*Exercise aim*
If an entry holds an image, leave that image out and transcribe everything else exactly.

*Available records*
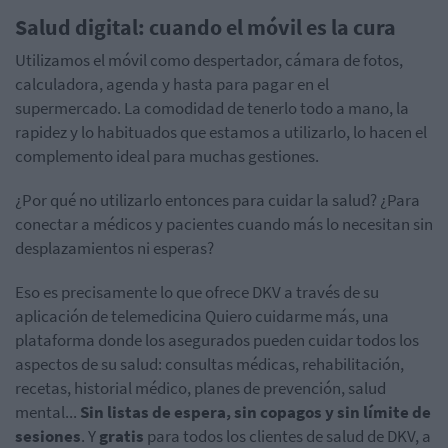
Salud digital: cuando el móvil es la cura
Utilizamos el móvil como despertador, cámara de fotos,
calculadora, agenda y hasta para pagar en el
supermercado. La comodidad de tenerlo todo a mano, la
rapidez y lo habituados que estamos a utilizarlo, lo hacen el
complemento ideal para muchas gestiones.
¿Por qué no utilizarlo entonces para cuidar la salud? ¿Para
conectar a médicos y pacientes cuando más lo necesitan sin
desplazamientos ni esperas?
Eso es precisamente lo que ofrece DKV a través de su
aplicación de telemedicina Quiero cuidarme más, una
plataforma donde los asegurados pueden cuidar todos los
aspectos de su salud: consultas médicas, rehabilitación,
recetas, historial médico, planes de prevención, salud
mental...
Sin listas de espera, sin copagos y sin límite de
sesiones
. Y
gratis
para todos los clientes de salud de DKV, a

*Result of this exercise*
Salud digital: cuando el móvil es la cura
Utilizamos el móvil como despertador, cámara de fotos,
calculadora, agenda y hasta para pagar en el
supermercado. La comodidad de tenerlo todo a mano, la
rapidez y lo habituados que estamos a utilizarlo, lo hacen el
complemento ideal para muchas gestiones.
¿Por qué no utilizarlo entonces para cuidar la salud? ¿Para
conectar a médicos y pacientes cuando más lo necesitan sin
desplazamientos ni esperas?
Eso es precisamente lo que ofrece DKV a través de su
aplicación de telemedicina Quiero cuidarme más, una
plataforma donde los asegurados pueden cuidar todos los
aspectos de su salud: consultas médicas, rehabilitación,
recetas, historial médico, planes de prevención, salud
mental...
Sin listas de espera, sin copagos y sin límite de
sesiones
. Y
gratis
para todos los clientes de salud de DKV, a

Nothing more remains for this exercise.